Hello, Uwe

>> *
>> * A thread may be associated with more than one stack. Additional secondary
>> * stacks can be associated with a thread, and used for user level scheduling.
> Did you see this ^ ? {g,s}etcontext() count as user level scheduling!

yes, - but probaby we have a different understanding of this term.
If we have 2 os threads, running in the user space, - I assume that I can run 
code in 1 thread and then switch this running code to another thread (second in 
this example ) and continue execution? like call makecontxt/getcontex from 
first OS thread and call setcontext with taken data in second OS thread?
I do not pretend for anything related to OS/etc, including invocation of them - 
I just want to be able to continue execution in already started os.

Current golang code support this model in goroutines, and the only problem that 
it use small number of thread local storage (TLS) variables for operations.
I found that if I switch code in the same way as I does in, e.g. Linux, - then 
in genode it does not work because linux define «myself» using sys calls to 
obtain threadid (this operation is stack agnostic), while genode hardwire stack 
to backbend OS thread and do not allow simple setcontext() like switch to 
another OS (non-user!) thread with own stack, and, therefore, TLS variables 
became wrong.

>> 
>> So, to fix it I need during switch of context to non-local thread 
>> (setcontext() or even longjump() functions) I should update these data to 
>> current running stack.
> user level switching is only valid within the same thread. The only way to do 
> this is to do a local
> user level switch to a user level thread that immediately blocks the os level 
> thread and wakes the os level
> thread, that is blocked in the same procedure and corresponds to the target 
> user level thread. At wakeup that
> user level thread, which was blocked at the os level, reads the target user 
> level thread and makes a local
> user level switch to it.
> The Mutex on which the user level threads blocks (at least its address) needs 
> to be part of the context.

thank you for proposed solution. 
I have a question related to it:  you assume to start the same function with 
stack instance or different one?
 if the same - it will contain correct user state, but incorrect (old) os 
thread related data (as I have now);
if not the same - I need to read the content of old stack/etc, parse it and 
copy to new stack on new OS thread? 

later example is incorrect: if we have a local reference stored inside stack, 
then we doomed… 

this is example of code which will not works:

f(int * p)
{
        *p = 2;
        getcontext()
        … here we can appear in old or new threads
        *p = 3; // here we will point to variable in local stack - should be 
sure that it is not outside
}

g()
{
        int a=0;
        f(&a);
        print(a);
}

if I call g() and switch inside f() to new thread - then local stack of g() and 
f() will contain reference &a to variable inside the stack.
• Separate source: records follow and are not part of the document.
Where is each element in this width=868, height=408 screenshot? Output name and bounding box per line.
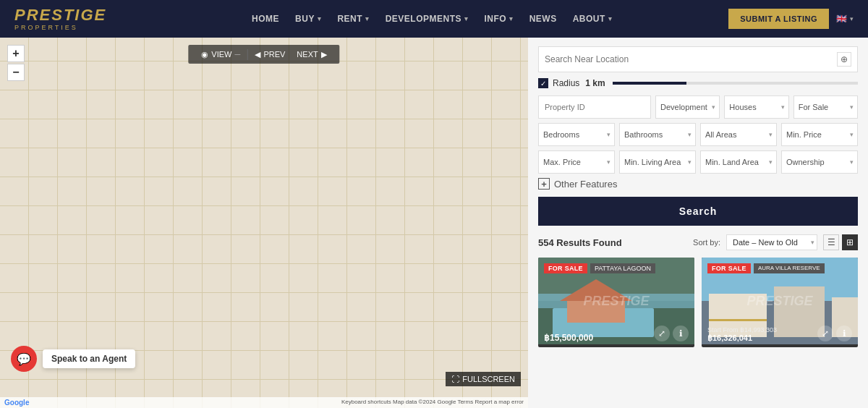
next-button[interactable]: NEXT ▶ — [291, 48, 332, 61]
header: PRESTIGE PROPERTIES HOME BUY ▾ RENT ▾ DE… — [0, 0, 868, 38]
results-count: 554 Results Found — [538, 237, 622, 248]
nav-news[interactable]: NEWS — [529, 14, 557, 24]
min-land-select-wrapper: Min. Land Area ▾ — [700, 150, 777, 174]
card-badges: FOR SALE AURA VILLA RESERVE — [707, 263, 825, 273]
nav-home[interactable]: HOME — [252, 14, 279, 24]
max-price-select-wrapper: Max. Price ▾ — [538, 150, 615, 174]
gps-icon[interactable]: ⊕ — [837, 52, 851, 67]
zoom-out-button[interactable]: − — [7, 64, 25, 81]
for-sale-badge: FOR SALE — [707, 263, 751, 273]
location-badge: PATTAYA LAGOON — [590, 263, 655, 273]
logo-main: PRESTIGE — [14, 7, 106, 23]
listing-type-select-wrapper: For Sale ▾ — [793, 95, 858, 119]
grid-view-icon[interactable]: ⊞ — [842, 234, 858, 250]
property-cards-row: PRESTIGE FOR SALE PATTAYA LAGOON ฿15,500… — [538, 258, 858, 347]
chevron-down-icon: ▾ — [365, 15, 370, 22]
right-panel: ⊕ ✓ Radius 1 km Development ▾ — [528, 38, 868, 408]
chevron-down-icon: ▾ — [464, 15, 469, 22]
svg-text:PRESTIGE: PRESTIGE — [746, 294, 813, 308]
nav-about[interactable]: ABOUT ▾ — [573, 14, 613, 24]
min-living-area-select[interactable]: Min. Living Area — [619, 150, 696, 174]
chat-icon: 💬 — [11, 346, 37, 372]
filter-row-3: Max. Price ▾ Min. Living Area ▾ Min. Lan… — [538, 150, 858, 174]
chevron-down-icon: ▾ — [608, 15, 613, 22]
fullscreen-button[interactable]: ⛶ FULLSCREEN — [446, 372, 521, 386]
speak-to-agent[interactable]: 💬 Speak to an Agent — [11, 346, 135, 372]
submit-listing-button[interactable]: SUBMIT A LISTING — [728, 9, 829, 29]
chevron-down-icon: ▾ — [318, 15, 322, 22]
property-card[interactable]: PRESTIGE FOR SALE AURA VILLA RESERVE Sta… — [702, 258, 858, 347]
min-price-select[interactable]: Min. Price — [781, 123, 858, 146]
info-button[interactable]: ℹ — [673, 326, 689, 341]
nav-developments[interactable]: DEVELOPMENTS ▾ — [386, 14, 469, 24]
list-view-icon[interactable]: ☰ — [823, 234, 839, 250]
speak-label: Speak to an Agent — [43, 349, 135, 368]
radius-slider-fill — [613, 82, 686, 85]
radius-checkbox[interactable]: ✓ — [538, 78, 548, 88]
logo-sub: PROPERTIES — [14, 24, 78, 31]
sort-select-wrapper: Date – New to Old Date – Old to New Pric… — [726, 234, 817, 250]
min-living-select-wrapper: Min. Living Area ▾ — [619, 150, 696, 174]
google-logo: Google — [4, 399, 29, 407]
sort-select[interactable]: Date – New to Old Date – Old to New Pric… — [726, 234, 817, 250]
for-sale-badge: FOR SALE — [544, 263, 587, 273]
radius-slider[interactable] — [613, 82, 858, 85]
ownership-select-wrapper: Ownership ▾ — [781, 150, 858, 174]
info-button[interactable]: ℹ — [836, 326, 852, 341]
search-location-input[interactable] — [545, 54, 837, 64]
areas-select-wrapper: All Areas ▾ — [700, 123, 777, 146]
prev-button[interactable]: ◀ PREV — [249, 48, 291, 61]
zoom-in-button[interactable]: + — [7, 45, 25, 62]
ownership-select[interactable]: Ownership — [781, 150, 858, 174]
max-price-select[interactable]: Max. Price — [538, 150, 615, 174]
min-land-area-select[interactable]: Min. Land Area — [700, 150, 777, 174]
radius-checkbox-label: ✓ Radius 1 km — [538, 78, 605, 88]
search-button[interactable]: Search — [538, 197, 858, 226]
language-selector[interactable]: 🇬🇧 ▾ — [836, 14, 854, 24]
bedrooms-select-wrapper: Bedrooms ▾ — [538, 123, 615, 146]
expand-button[interactable]: ⤢ — [654, 326, 670, 341]
main-container: Pattaya City เมืองพัทยา Na Kluea Naklua … — [0, 38, 868, 408]
results-bar: 554 Results Found Sort by: Date – New to… — [538, 234, 858, 250]
filter-row-2: Bedrooms ▾ Bathrooms ▾ All Areas ▾ Min. … — [538, 123, 858, 146]
development-select-wrapper: Development ▾ — [655, 95, 720, 119]
map-controls: + − — [7, 45, 25, 81]
minus-icon: ─ — [234, 50, 240, 59]
property-id-input[interactable] — [538, 95, 651, 119]
property-type-select[interactable]: Houses — [724, 95, 788, 119]
expand-button[interactable]: ⤢ — [817, 326, 833, 341]
right-arrow-icon: ▶ — [321, 50, 327, 59]
view-toggle-button[interactable]: ◉ VIEW ─ — [195, 48, 246, 61]
other-features-toggle[interactable]: + Other Features — [538, 178, 858, 190]
map-area: Pattaya City เมืองพัทยา Na Kluea Naklua … — [0, 38, 528, 408]
card-badges: FOR SALE PATTAYA LAGOON — [544, 263, 655, 273]
svg-rect-97 — [709, 319, 767, 321]
nav-info[interactable]: INFO ▾ — [484, 14, 513, 24]
logo[interactable]: PRESTIGE PROPERTIES — [14, 7, 106, 31]
bathrooms-select-wrapper: Bathrooms ▾ — [619, 123, 696, 146]
map-nav-bar: ◉ VIEW ─ | ◀ PREV NEXT ▶ — [188, 45, 339, 64]
nav-buy[interactable]: BUY ▾ — [295, 14, 321, 24]
fullscreen-icon: ⛶ — [451, 375, 459, 383]
search-location-row: ⊕ — [538, 46, 858, 72]
location-badge: AURA VILLA RESERVE — [754, 263, 825, 273]
main-nav: HOME BUY ▾ RENT ▾ DEVELOPMENTS ▾ INFO ▾ … — [135, 14, 728, 24]
other-features-label: Other Features — [554, 179, 617, 190]
plus-icon: + — [538, 178, 550, 190]
nav-rent[interactable]: RENT ▾ — [337, 14, 369, 24]
property-type-select-wrapper: Houses ▾ — [724, 95, 788, 119]
svg-text:PRESTIGE: PRESTIGE — [583, 294, 650, 308]
sort-area: Sort by: Date – New to Old Date – Old to… — [693, 234, 858, 250]
bathrooms-select[interactable]: Bathrooms — [619, 123, 696, 146]
filter-row-1: Development ▾ Houses ▾ For Sale ▾ — [538, 95, 858, 119]
flag-icon: 🇬🇧 — [836, 14, 847, 24]
card-actions: ⤢ ℹ — [817, 326, 852, 341]
bedrooms-select[interactable]: Bedrooms — [538, 123, 615, 146]
left-arrow-icon: ◀ — [255, 50, 260, 59]
map-attribution: Google Keyboard shortcuts Map data ©2024… — [0, 397, 528, 408]
eye-icon: ◉ — [201, 50, 208, 59]
areas-select[interactable]: All Areas — [700, 123, 777, 146]
development-select[interactable]: Development — [655, 95, 720, 119]
property-card[interactable]: PRESTIGE FOR SALE PATTAYA LAGOON ฿15,500… — [538, 258, 694, 347]
listing-type-select[interactable]: For Sale — [793, 95, 858, 119]
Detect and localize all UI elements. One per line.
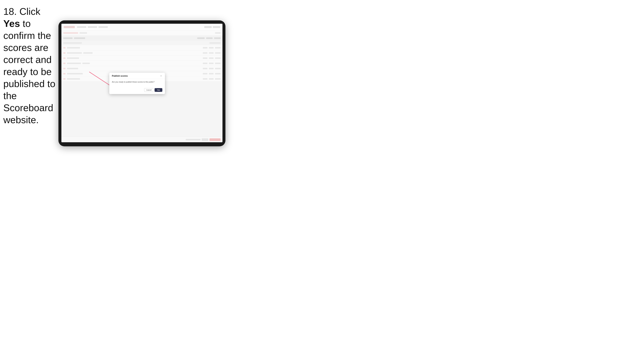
instruction-bold: Yes bbox=[3, 18, 20, 29]
yes-button[interactable]: Yes bbox=[154, 88, 162, 92]
modal-title: Publish scores bbox=[112, 75, 128, 77]
instruction-text: 18. Click Yes to confirm the scores are … bbox=[3, 5, 57, 126]
modal-overlay: Publish scores × Are you ready to publis… bbox=[62, 24, 222, 142]
publish-scores-modal: Publish scores × Are you ready to publis… bbox=[109, 73, 165, 94]
modal-close-button[interactable]: × bbox=[160, 75, 162, 77]
step-number: 18. bbox=[3, 6, 17, 17]
instruction-text-part2: to confirm the scores are correct and re… bbox=[3, 18, 55, 125]
modal-message: Are you ready to publish these scores to… bbox=[112, 81, 162, 83]
tablet: Publish scores × Are you ready to publis… bbox=[58, 20, 226, 146]
modal-footer: Cancel Yes bbox=[109, 88, 165, 94]
tablet-screen: Publish scores × Are you ready to publis… bbox=[62, 24, 222, 142]
instruction-text-part1: Click bbox=[17, 6, 40, 17]
cancel-button[interactable]: Cancel bbox=[144, 88, 154, 92]
modal-header: Publish scores × bbox=[109, 73, 165, 79]
modal-body: Are you ready to publish these scores to… bbox=[109, 79, 165, 88]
So, if I just copy 
stack, run new code and free old stack - it will contain a reference to old 
stack and "3" will be written not to a variable but to somewhere else.

In golang code typically we first save context in arbitrary os thread using 
getcontext(), then we will run code which just read saved context and set it 
for current OS thread.
if this is the same OS thread - everything works ok. IF this is another OS 
thread - we already appears in it and try to just setup RSP register in x86 to 
point to old stack which attributed with the old OS thread (reference to Thread 
object and UTCB at least in genode)…

I suppose that the only reasonable straightforward  solution here is to copy os 
thread data (Thread and utcb objects) from new thread where I appears to stack 
to be setup (taken typically from getcontext/makecontext call). May be by 
introducing of re_construction function (or method?) to be applied to Stack 
instance. it definitely contains reference to itself (eg _thread and _utcb 
pointers) and simple memcpy will not works… main question here is that this 
approach do require confidence that Thread and UTCB objects do not contains 
references to fields inside - and for UTCB this is definitely not low level OS 
agnostic...

More generic solution: could be  implementation of kind of registry for 
associations between OS level thread and genode Thread without stack instances, 
potentially kind of virtualisation of low lever OS thread id with 1 to 1 
translation to genode id. 
IMHO in general genode good to have virtualisation  like namespaces/cgroups in 
linux or windows. this also simplify checkpoint/restore, migration, fast 
restart of drivers and core and other related cross-instances operations.